Les stéréotypes au service de la culture du viol

Il y a un an, le mouvement de dénonciation #MoiAussi dressait un portrait préoccupant des agressions sexuelles. Selon certains spécialistes, la banalisation de cette culture du viol révélée serait influencée par l’image stéréotypée de l’homme dans l’imaginaire contemporain.

La vague de dénonciations lors du mouvement a démontré qu’un grand nombre de crimes d’ordre sexuel sont passés sous silence pendant de nombreuses années, mais aussi que les agresseurs dévoilés sont majoritairement des hommes.

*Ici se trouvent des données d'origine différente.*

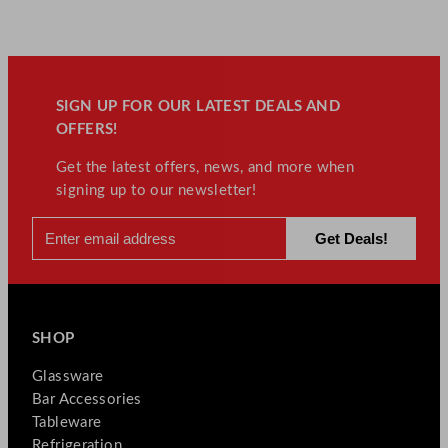
SIGN UP FOR OUR LATEST DEALS AND
OFFERS!
Get the latest offers, news, and more when
signing up to our newsletter!
SHOP
Glassware
Bar Accessories
Tableware
Refrigeration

La semence de cette culture du viol viendrait de l’imaginaire contemporain, où les hommes sont souvent représentés comme des bêtes viriles prises d’un désir sexuel constant, mentionne la philosophe et auteure Olivia Gazalé. « Il faut montrer qu’on est puissant, qu’on est capable d’érection, qu’on bande, qu’on fait des conquêtes sexuelles », a-t-elle dit lors du colloque Une virile imposture, construction du jeune homme dans la littérature, tenu la semaine dernière à l’UQAM.

Même si aujourd’hui les hommes sont davantage détachés de l’idéalisation de la masculinité dans l’imaginaire contemporain, cette dernière est une figure archétypique qui demeure dans l’inconscient collectif, précise-t-elle.

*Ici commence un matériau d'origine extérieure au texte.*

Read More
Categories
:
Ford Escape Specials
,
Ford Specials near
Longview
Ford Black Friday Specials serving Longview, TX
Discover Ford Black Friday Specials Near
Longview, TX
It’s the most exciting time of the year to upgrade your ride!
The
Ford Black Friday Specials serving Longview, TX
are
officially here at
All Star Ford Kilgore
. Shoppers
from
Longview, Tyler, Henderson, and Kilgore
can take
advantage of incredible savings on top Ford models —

Une banalisation issue des stéréotypes

Les figures stéréotypées de l’imaginaire sont des figures qui existent depuis l’Antiquité. L’homme puissant, représenté notamment par Hercules, en est un bon exemple. « Il y a des figures qui sont récurrentes. Ce n’est pas nouveau, ç’a toujours été et je pense que c’est une composante anthropologique fondamentale », souligne Simon Lévesque, détenteur d’un baccalauréat en littérature et d’un doctorat en études sémiotiques de l’UQAM.

La pensée populaire porte à croire que seule la représentation des hommes stéréotypée encouragerait la culture du viol. En fait, il s’agirait plutôt d’un mélange de l’image de la femme coupable à celle de l’homme viril.

Cette vision de la femme, souvent représentée comme une « fornicatrice, une prédatrice insatiable et coupable de son appétit érotique », encouragerait les agressions à caractère sexuel, souligne Olivia Gazalé.

« Ça explique aussi le long silence des femmes quand elles se font agresser. Elles ont intériorisé cette culpabilité, ajoute-t-elle. Ce n’est pas seulement la définition de la masculinité, mais la définition de ces deux figures antinomiques qui, à mon avis, est à l’origine de la violence sexuelle. »

La masculinité réinventée

Certains stéréotypes présents dans l’imaginaire contemporain commencent à s’éclipser, en partie parce que les hommes ne tendent plus à idéaliser les superhéros extrêmement caractérisés, convient Simon Lévesque.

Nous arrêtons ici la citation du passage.